The guidance said to immediately return the eggs to the store for a full refund. Well, my cheap eggs cost less that the gas it would require to obtain the refund. Choice: throw away 1 dozen fresh eggs OR hard boil a dozen eggs immediately. I chose the latter. A dozen eggs went into a pot, and were boiled for 20 minutes, cooled, then returned to the fridge in two half-cartons brightly marked, "HARD".
I mostly use egg for blending into my one-meal casseroles. Sometimes I use them in baking. Occasionally, I'll fry up an omelet or some over-easy eggs.
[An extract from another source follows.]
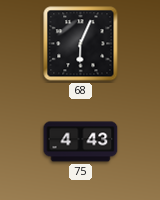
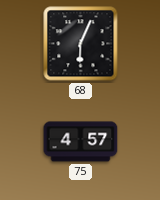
75: 4:43 -> 4:57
Within a week, I can probably consume 1/2 dozen hard boiled eggs if I pace myself. (Lunch: 1 hard boiled egg, a baby pickled beet, some cheese and salad dressing.) When I was still eating sandwiches, egg salad was always a possibility, but these days, I would probably be spooning it up like a chilled stew. If I go to the bother of making real, deviled eggs, I might slip into a binge mode, and suck down a 1/2 dozen halves at once.
How the hell does an industry say, "Oops!" about 200,000,000 eggs? Salmonella species grow out in culture in about 18 hours. It took them 10 days to notice. Nice work, boys.